11.2. In so far as Topdek has already partially fulfilled its obligations pursuant to an Agreement at the time when force majeure occurs, Topdek shall be entitled to issue an invoice for those that have already been fulfilled.
Article 12 Other provisions
12.1. Any amendment of the provisions of these Terms and Conditions or an Agreement shall only come into effect provided that it is recorded In Writing and it shall only apply to the Agreement in respect of which it has been discussed and not (also) any other Agreement.
12.2. In derogation from Article 12.1, Topdek shall be entitled to amend these Terms and Conditions by means of a Written notice addressed to its Partners. A Partner shall consent to any reasonable amendment. An amendment shall come into effect at the effective time that is announced or, where no time is mentioned, at such time as Written notice of it is given.

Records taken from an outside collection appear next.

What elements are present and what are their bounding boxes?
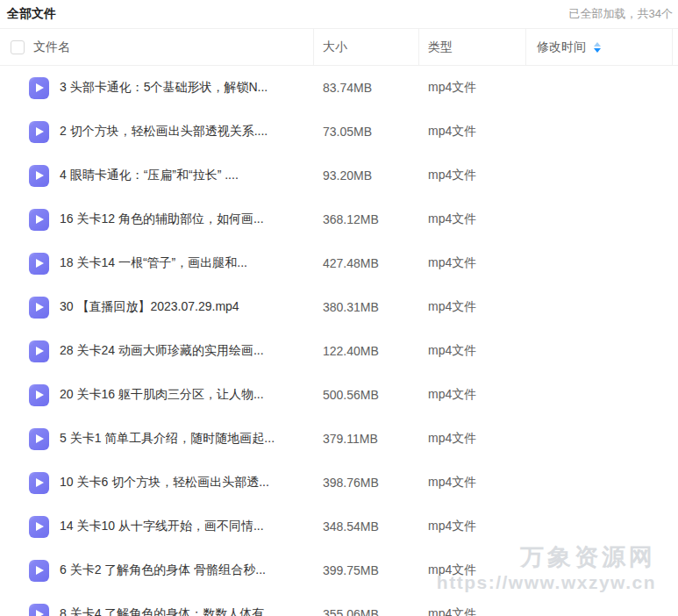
- play-triangle-icon: [36, 303, 44, 312]
- file-size: 399.75MB: [314, 563, 419, 577]
- file-size: 379.11MB: [314, 432, 419, 446]
- video-file-icon: [29, 209, 49, 231]
- column-label-modified: 修改时间: [537, 39, 586, 55]
- file-size: 398.76MB: [314, 476, 419, 490]
- play-triangle-icon: [36, 83, 44, 92]
- file-name[interactable]: 28 关卡24 动画大师珍藏的实用绘画...: [60, 343, 264, 359]
- video-file-icon: [29, 472, 49, 494]
- play-triangle-icon: [36, 347, 44, 355]
- video-file-icon: [29, 253, 49, 275]
- file-type: mp4文件: [419, 606, 526, 616]
- file-type: mp4文件: [419, 80, 526, 96]
- file-type: mp4文件: [419, 519, 526, 534]
- file-size: 73.05MB: [314, 125, 419, 139]
- file-type: mp4文件: [419, 124, 526, 140]
- file-size: 93.20MB: [314, 168, 419, 183]
- column-label-type: 类型: [428, 39, 453, 55]
- file-name[interactable]: 8 关卡4 了解角色的身体：数数人体有...: [60, 606, 275, 616]
- video-file-icon: [29, 604, 49, 616]
- file-type: mp4文件: [419, 562, 526, 578]
- file-size: 500.56MB: [314, 388, 419, 402]
- file-name[interactable]: 16 关卡12 角色的辅助部位，如何画...: [60, 211, 264, 227]
- video-file-icon: [29, 340, 49, 362]
- video-file-icon: [29, 165, 49, 187]
- file-name[interactable]: 20 关卡16 躯干肌肉三分区，让人物...: [60, 387, 264, 403]
- file-type: mp4文件: [419, 387, 526, 403]
- file-size: 83.74MB: [314, 81, 419, 95]
- video-file-icon: [29, 384, 49, 406]
- column-label-size: 大小: [323, 39, 347, 55]
- file-type: mp4文件: [419, 431, 526, 447]
- file-size: 380.31MB: [314, 300, 419, 314]
- caret-down-icon: [594, 48, 601, 53]
- file-size: 368.12MB: [314, 212, 419, 226]
- table-row[interactable]: 14 关卡10 从十字线开始，画不同情... 348.54MB mp4文件: [0, 505, 678, 548]
- table-row[interactable]: 10 关卡6 切个方块，轻松画出头部透... 398.76MB mp4文件: [0, 461, 678, 505]
- column-header-filename: 文件名: [0, 29, 314, 65]
- video-file-icon: [29, 77, 49, 99]
- page-title: 全部文件: [7, 6, 56, 22]
- play-triangle-icon: [36, 478, 44, 487]
- file-name[interactable]: 18 关卡14 一根“管子”，画出腿和...: [60, 255, 247, 271]
- column-label-filename: 文件名: [33, 39, 70, 55]
- table-row[interactable]: 2 切个方块，轻松画出头部透视关系.... 73.05MB mp4文件: [0, 110, 678, 154]
- video-file-icon: [29, 297, 49, 319]
- column-header-modified[interactable]: 修改时间: [526, 29, 673, 65]
- table-row[interactable]: 16 关卡12 角色的辅助部位，如何画... 368.12MB mp4文件: [0, 197, 678, 241]
- table-row[interactable]: 28 关卡24 动画大师珍藏的实用绘画... 122.40MB mp4文件: [0, 329, 678, 373]
- table-header: 文件名 大小 类型 修改时间: [0, 28, 678, 66]
- table-row[interactable]: 20 关卡16 躯干肌肉三分区，让人物... 500.56MB mp4文件: [0, 373, 678, 417]
- caret-up-icon: [594, 42, 601, 47]
- file-list: 3 头部卡通化：5个基础形状，解锁N... 83.74MB mp4文件 2 切个…: [0, 66, 678, 616]
- select-all-checkbox[interactable]: [11, 40, 25, 54]
- file-name[interactable]: 4 眼睛卡通化：“压扁”和“拉长” ....: [60, 168, 239, 183]
- video-file-icon: [29, 560, 49, 582]
- file-name[interactable]: 3 头部卡通化：5个基础形状，解锁N...: [60, 80, 268, 96]
- play-triangle-icon: [36, 610, 44, 616]
- load-status-text: 已全部加载，共34个: [569, 6, 673, 22]
- file-name[interactable]: 10 关卡6 切个方块，轻松画出头部透...: [60, 475, 269, 491]
- file-type: mp4文件: [419, 255, 526, 271]
- column-header-spacer: [673, 29, 678, 65]
- table-row[interactable]: 8 关卡4 了解角色的身体：数数人体有... 355.06MB mp4文件: [0, 592, 678, 616]
- video-file-icon: [29, 121, 49, 143]
- video-file-icon: [29, 428, 49, 450]
- file-name[interactable]: 2 切个方块，轻松画出头部透视关系....: [60, 124, 268, 140]
- table-row[interactable]: 30 【直播回放】2023.07.29.mp4 380.31MB mp4文件: [0, 285, 678, 329]
- video-file-icon: [29, 516, 49, 538]
- file-type: mp4文件: [419, 168, 526, 183]
- play-triangle-icon: [36, 215, 44, 224]
- table-row[interactable]: 3 头部卡通化：5个基础形状，解锁N... 83.74MB mp4文件: [0, 66, 678, 110]
- play-triangle-icon: [36, 434, 44, 443]
- file-name[interactable]: 6 关卡2 了解角色的身体 骨骼组合秒...: [60, 562, 266, 578]
- file-name[interactable]: 30 【直播回放】2023.07.29.mp4: [60, 299, 239, 315]
- file-size: 355.06MB: [314, 607, 419, 616]
- table-row[interactable]: 18 关卡14 一根“管子”，画出腿和... 427.48MB mp4文件: [0, 241, 678, 285]
- file-name[interactable]: 14 关卡10 从十字线开始，画不同情...: [60, 519, 264, 534]
- play-triangle-icon: [36, 171, 44, 180]
- column-header-type: 类型: [419, 29, 526, 65]
- table-row[interactable]: 4 眼睛卡通化：“压扁”和“拉长” .... 93.20MB mp4文件: [0, 154, 678, 197]
- table-row[interactable]: 6 关卡2 了解角色的身体 骨骼组合秒... 399.75MB mp4文件: [0, 548, 678, 592]
- file-type: mp4文件: [419, 475, 526, 491]
- file-type: mp4文件: [419, 299, 526, 315]
- play-triangle-icon: [36, 566, 44, 575]
- play-triangle-icon: [36, 127, 44, 136]
- play-triangle-icon: [36, 259, 44, 268]
- play-triangle-icon: [36, 522, 44, 531]
- file-size: 122.40MB: [314, 344, 419, 358]
- file-type: mp4文件: [419, 343, 526, 359]
- file-type: mp4文件: [419, 211, 526, 227]
- sort-carets-icon[interactable]: [594, 42, 601, 53]
- play-triangle-icon: [36, 390, 44, 399]
- file-size: 427.48MB: [314, 256, 419, 270]
- table-row[interactable]: 5 关卡1 简单工具介绍，随时随地画起... 379.11MB mp4文件: [0, 417, 678, 461]
- file-size: 348.54MB: [314, 519, 419, 534]
- page-header: 全部文件 已全部加载，共34个: [0, 0, 678, 28]
- file-name[interactable]: 5 关卡1 简单工具介绍，随时随地画起...: [60, 431, 275, 447]
- column-header-size: 大小: [314, 29, 419, 65]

12.3. In the event that any provision of these Terms and Conditions or an Agreement appears to be invalid or non-binding, the Parties shall remain bound by the remaining part thereof. The parties shall replace the invalid or non-binding part with provisions that are valid and binding, and whose consequences approximate those of the invalid or non-binding part as far as possible, given the content and scope of these Terms and Conditions or the relevant Agreement.
12.4. Should these Terms and Conditions appear in multiple languages and there is a conflict between language versions, what is stipulated in the Dutch version shall prevail.
12.5. Any agreement between the Parties (including an Agreement) shall only apply in respect of the Parties themselves. A third party may not accede to an agreement between the Parties. As such, Article 6:254(1) of the Dutch Civil Code shall not apply.
Article 13 Choice of law and forum
13.1. These Terms and Conditions and any quotation or Agreement shall be solely governed by and construed in accordance with the law of the Netherlands. The United Nations Convention on Contracts for the International Sale of Goods (CISG) shall not apply.
13.2. The District Court of Central Netherlands, having its seat in Lelystad shall enjoy exclusive jurisdiction to hear a dispute, unless Topdek chooses to bring proceedings before a court in another place (such as the place in which the relevant Partner has its registered office).